In this study, we use satellite-based column-averaged dry-air molar fraction observations of CH4 (XCH4) from the TROPOspheric Monitoring Instrument (TROPOMI) and tropospheric XCH4 (TXCH4) from the Infrared Atmospheric Sounding Interferometer (IASI), together with the high-resolution model forecast XCH4 and TXCH4 from the Copernicus Atmosphere Monitoring Service (CAMS) to estimate the CH4 emission rate averaged over three years in the USCB region (49.3°–50.8° N and 18°–20° E). Using the CAMS inventory as the a priori knowledge of the sources, together with ERA5 wind at 330 m, the wind-assigned XCH4 anomalies for two opposite wind directions are calculated, which yields an estimated CH4 emission of 9.6E26 ± 1.4E25 molec./s for CAMS XCH4 and 9.1E26 ± 1.2E25 molec./s for CAMS TXCH4. These values are very close to the total emission of the CAMS inventory (9.7E26 molec./s).
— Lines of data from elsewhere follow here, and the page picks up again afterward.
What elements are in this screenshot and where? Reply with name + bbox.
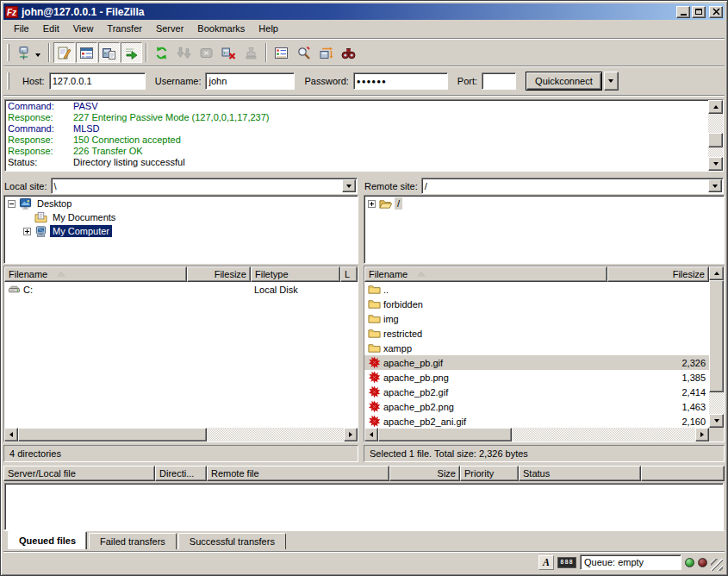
quickconnect-button[interactable]: Quickconnect xyxy=(526,72,602,91)
quickconnect-dropdown-button[interactable] xyxy=(604,72,619,91)
log-scrollbar[interactable] xyxy=(708,100,723,171)
local-file-list-body[interactable]: C:Local Disk xyxy=(4,282,358,428)
filename-text: apache_pb.png xyxy=(383,373,449,383)
scroll-up-button[interactable] xyxy=(709,266,724,280)
scrollbar-thumb[interactable] xyxy=(708,133,723,147)
column-header-status[interactable]: Status xyxy=(519,466,641,481)
column-header-filesize[interactable]: Filesize xyxy=(607,266,709,282)
plus-box-icon[interactable] xyxy=(368,200,376,208)
ascii-transfer-type-icon[interactable]: A xyxy=(538,555,554,570)
menu-bookmarks[interactable]: Bookmarks xyxy=(190,22,252,35)
column-header-filename[interactable]: Filename xyxy=(4,266,187,282)
column-header-filetype[interactable]: Filetype xyxy=(251,266,340,282)
cancel-operation-button[interactable] xyxy=(196,42,217,63)
file-row-item[interactable]: .. xyxy=(364,282,709,297)
file-row-apache-pb2-gif[interactable]: apache_pb2.gif2,414 xyxy=(364,385,709,399)
queue-body[interactable] xyxy=(4,483,724,530)
file-row-apache-pb2-ani-gif[interactable]: apache_pb2_ani.gif2,160 xyxy=(364,414,709,428)
titlebar[interactable]: Fz john@127.0.0.1 - FileZilla xyxy=(3,3,725,20)
tab-successful-transfers[interactable]: Successful transfers xyxy=(178,533,286,549)
file-row-apache-pb-gif[interactable]: apache_pb.gif2,326 xyxy=(364,355,709,370)
column-header-l[interactable]: L xyxy=(340,266,358,282)
toggle-transfer-queue-button[interactable] xyxy=(121,42,142,63)
scrollbar-thumb[interactable] xyxy=(709,280,724,392)
username-input[interactable] xyxy=(205,72,295,90)
toolbar xyxy=(3,41,725,65)
maximize-button[interactable] xyxy=(692,6,706,18)
minimize-button[interactable] xyxy=(676,6,690,18)
process-queue-button[interactable] xyxy=(173,42,195,63)
local-site-combobox[interactable]: \ xyxy=(51,178,358,194)
column-header-filesize[interactable]: Filesize xyxy=(187,266,251,282)
file-row-apache-pb-png[interactable]: apache_pb.png1,385 xyxy=(364,370,709,385)
plus-box-icon[interactable] xyxy=(23,228,31,235)
file-row-forbidden[interactable]: forbidden xyxy=(364,297,709,311)
scroll-right-button[interactable] xyxy=(695,428,709,441)
site-manager-button[interactable] xyxy=(14,42,45,63)
minus-box-icon[interactable] xyxy=(8,200,16,208)
toolbar-grip[interactable] xyxy=(7,44,9,61)
compare-directories-button[interactable] xyxy=(338,42,359,63)
column-header-filename[interactable]: Filename xyxy=(364,266,607,282)
remote-vscrollbar[interactable] xyxy=(709,266,724,428)
scroll-left-button[interactable] xyxy=(4,428,18,441)
scroll-up-button[interactable] xyxy=(708,100,723,114)
quickbar-grip[interactable] xyxy=(7,72,9,90)
tree-item-desktop[interactable]: Desktop xyxy=(4,197,358,210)
menu-server[interactable]: Server xyxy=(149,22,190,35)
file-row-restricted[interactable]: restricted xyxy=(364,326,709,341)
scrollbar-thumb[interactable] xyxy=(378,428,512,441)
column-header-size[interactable]: Size xyxy=(389,466,460,481)
column-header-directi[interactable]: Directi... xyxy=(155,466,207,481)
file-row-c[interactable]: C:Local Disk xyxy=(4,282,358,297)
verify-button[interactable] xyxy=(240,42,262,63)
column-header-remote-file[interactable]: Remote file xyxy=(207,466,389,481)
tree-item-my-documents[interactable]: My Documents xyxy=(4,210,358,224)
remote-view-icon xyxy=(102,46,116,60)
filename-text: forbidden xyxy=(383,299,423,310)
close-button[interactable] xyxy=(709,6,723,18)
tab-queued-files[interactable]: Queued files xyxy=(8,531,87,549)
column-header-server-local-file[interactable]: Server/Local file xyxy=(3,466,155,481)
local-site-dropdown-button[interactable] xyxy=(342,179,356,192)
scrollbar-thumb[interactable] xyxy=(18,428,207,441)
menu-transfer[interactable]: Transfer xyxy=(100,22,149,35)
local-hscrollbar[interactable] xyxy=(4,428,358,441)
menu-view[interactable]: View xyxy=(66,22,101,35)
file-row-xampp[interactable]: xampp xyxy=(364,341,709,355)
find-button[interactable] xyxy=(293,42,314,63)
filter-button[interactable] xyxy=(271,42,292,63)
menu-edit[interactable]: Edit xyxy=(36,22,66,35)
speed-limit-icon[interactable]: 888 xyxy=(557,557,576,568)
column-header-label: L xyxy=(345,269,350,279)
synchronize-button[interactable] xyxy=(315,42,337,63)
scroll-right-button[interactable] xyxy=(344,428,358,441)
disconnect-button[interactable] xyxy=(218,42,240,63)
tree-item-item[interactable]: / xyxy=(364,197,724,210)
remote-site-dropdown-button[interactable] xyxy=(708,179,722,192)
toggle-tree-view-button[interactable] xyxy=(76,42,97,63)
menu-file[interactable]: File xyxy=(7,22,36,35)
tree-item-my-computer[interactable]: My Computer xyxy=(4,224,358,238)
chevron-down-icon[interactable] xyxy=(34,47,42,59)
toggle-message-log-button[interactable] xyxy=(53,42,75,63)
scroll-left-button[interactable] xyxy=(364,428,378,441)
toggle-remote-view-button[interactable] xyxy=(98,42,120,63)
resize-grip[interactable] xyxy=(711,559,723,571)
remote-file-list-body[interactable]: ..forbiddenimgrestrictedxamppapache_pb.g… xyxy=(364,282,709,428)
remote-site-combobox[interactable]: / xyxy=(421,178,724,194)
file-row-apache-pb2-png[interactable]: apache_pb2.png1,463 xyxy=(364,399,709,414)
host-input[interactable] xyxy=(49,72,146,90)
scroll-down-button[interactable] xyxy=(708,157,723,171)
tab-failed-transfers[interactable]: Failed transfers xyxy=(89,533,177,549)
file-row-img[interactable]: img xyxy=(364,311,709,326)
scroll-down-button[interactable] xyxy=(709,414,724,428)
password-input[interactable] xyxy=(353,72,448,90)
transfer-queue-icon xyxy=(124,46,139,60)
port-input[interactable] xyxy=(482,72,516,90)
local-site-label: Local site: xyxy=(4,181,47,191)
refresh-button[interactable] xyxy=(151,42,172,63)
menu-help[interactable]: Help xyxy=(252,22,285,35)
remote-hscrollbar[interactable] xyxy=(364,428,709,441)
column-header-priority[interactable]: Priority xyxy=(460,466,519,481)
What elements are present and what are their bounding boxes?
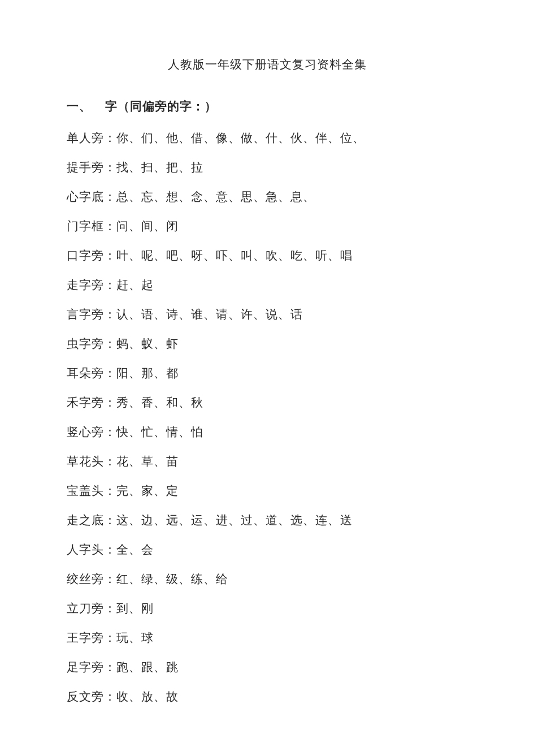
- radical-line: 言字旁：认、语、诗、谁、请、许、说、话: [67, 309, 467, 321]
- radical-chars: 赶、起: [116, 278, 154, 292]
- radical-line: 禾字旁：秀、香、和、秋: [67, 397, 467, 409]
- radical-line: 竖心旁：快、忙、情、怕: [67, 426, 467, 438]
- radical-line: 王字旁：玩、球: [67, 632, 467, 644]
- radical-label: 走之底：: [67, 513, 116, 527]
- radical-chars: 你、们、他、借、像、做、什、伙、伴、位、: [116, 131, 365, 145]
- radical-line: 足字旁：跑、跟、跳: [67, 662, 467, 673]
- radical-line: 门字框：问、间、闭: [67, 221, 467, 232]
- radical-line: 草花头：花、草、苗: [67, 456, 467, 468]
- radical-chars: 问、间、闭: [116, 219, 179, 233]
- radical-chars: 跑、跟、跳: [116, 660, 179, 674]
- radical-chars: 完、家、定: [116, 484, 179, 498]
- radical-line: 立刀旁：到、刚: [67, 603, 467, 615]
- radical-label: 禾字旁：: [67, 396, 116, 409]
- radical-line: 口字旁：叶、呢、吧、呀、吓、叫、吹、吃、听、唱: [67, 250, 467, 262]
- section-heading: 一、字（同偏旁的字：）: [67, 98, 467, 114]
- radical-chars: 阳、那、都: [116, 366, 179, 380]
- radical-chars: 红、绿、级、练、给: [116, 572, 228, 586]
- radical-line: 单人旁：你、们、他、借、像、做、什、伙、伴、位、: [67, 132, 467, 144]
- radical-label: 反文旁：: [67, 690, 116, 703]
- radical-chars: 快、忙、情、怕: [116, 425, 203, 439]
- radical-label: 口字旁：: [67, 249, 116, 262]
- radical-chars: 认、语、诗、谁、请、许、说、话: [116, 308, 303, 321]
- radical-label: 言字旁：: [67, 308, 116, 321]
- radical-label: 走字旁：: [67, 278, 116, 292]
- radical-line: 反文旁：收、放、故: [67, 691, 467, 703]
- radical-chars: 全、会: [116, 543, 154, 556]
- radical-chars: 秀、香、和、秋: [116, 396, 203, 409]
- radical-label: 竖心旁：: [67, 425, 116, 439]
- radical-label: 心字底：: [67, 190, 116, 204]
- radical-label: 足字旁：: [67, 660, 116, 674]
- radical-line: 走字旁：赶、起: [67, 279, 467, 291]
- radical-chars: 花、草、苗: [116, 455, 179, 468]
- radical-chars: 叶、呢、吧、呀、吓、叫、吹、吃、听、唱: [116, 249, 353, 262]
- page-title: 人教版一年级下册语文复习资料全集: [67, 57, 467, 72]
- radical-line: 心字底：总、忘、想、念、意、思、急、息、: [67, 191, 467, 203]
- radical-label: 耳朵旁：: [67, 366, 116, 380]
- radical-chars: 玩、球: [116, 631, 154, 645]
- radical-label: 提手旁：: [67, 161, 116, 174]
- radical-chars: 找、扫、把、拉: [116, 161, 203, 174]
- radical-chars: 收、放、故: [116, 690, 179, 703]
- radical-label: 门字框：: [67, 219, 116, 233]
- radical-line: 宝盖头：完、家、定: [67, 485, 467, 497]
- radical-label: 王字旁：: [67, 631, 116, 645]
- radical-chars: 总、忘、想、念、意、思、急、息、: [116, 190, 315, 204]
- radical-line: 走之底：这、边、远、运、进、过、道、选、连、送: [67, 515, 467, 526]
- radical-line: 虫字旁：蚂、蚁、虾: [67, 338, 467, 350]
- radical-label: 宝盖头：: [67, 484, 116, 498]
- section-number: 一、: [67, 98, 92, 114]
- radical-chars: 蚂、蚁、虾: [116, 337, 179, 351]
- radical-label: 人字头：: [67, 543, 116, 556]
- radical-label: 虫字旁：: [67, 337, 116, 351]
- radical-label: 单人旁：: [67, 131, 116, 145]
- section-heading-text: 字（同偏旁的字：）: [105, 100, 217, 113]
- radical-line: 绞丝旁：红、绿、级、练、给: [67, 573, 467, 585]
- radical-line: 提手旁：找、扫、把、拉: [67, 162, 467, 174]
- radical-label: 绞丝旁：: [67, 572, 116, 586]
- radical-line: 耳朵旁：阳、那、都: [67, 368, 467, 379]
- radical-chars: 到、刚: [116, 602, 154, 615]
- radical-chars: 这、边、远、运、进、过、道、选、连、送: [116, 513, 353, 527]
- radical-label: 立刀旁：: [67, 602, 116, 615]
- radical-line: 人字头：全、会: [67, 544, 467, 556]
- radical-label: 草花头：: [67, 455, 116, 468]
- radical-list: 单人旁：你、们、他、借、像、做、什、伙、伴、位、提手旁：找、扫、把、拉心字底：总…: [67, 132, 467, 703]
Very good agreements between CAMS and the wind-assigned model results (R2 = 0.89 for XCH4 and TXCH4) indicate that our wind-assigned method is quite robust. The similar estimates of XCH4 and TXCH4 also imply that for a strong source, the dynamically induced variations of the CH4 mixing ratio in the upper troposphere and lower stratosphere region is of secondary importance.
This wind-assigned method is further applied to the TROPOMI XCH4 and TROPOMI+IASI TXCH4 with using the Carbon dioxide and Methane (CoMet) inventory performed in 2018. The calculated averaged total CH4 emission over the USCB region is about 5.7E26 ± 4.9E24 molec./s for TROPOMI XCH4 and 5.2E26 ± 2.2E25 molec./s for TROPOMI+IASI TXCH4. These results are very close and thus in agreement to the emissions given in the E-PRTR inventory (5.33E26 molec./s) and the CoMet inventory (6.6E26 molec./s).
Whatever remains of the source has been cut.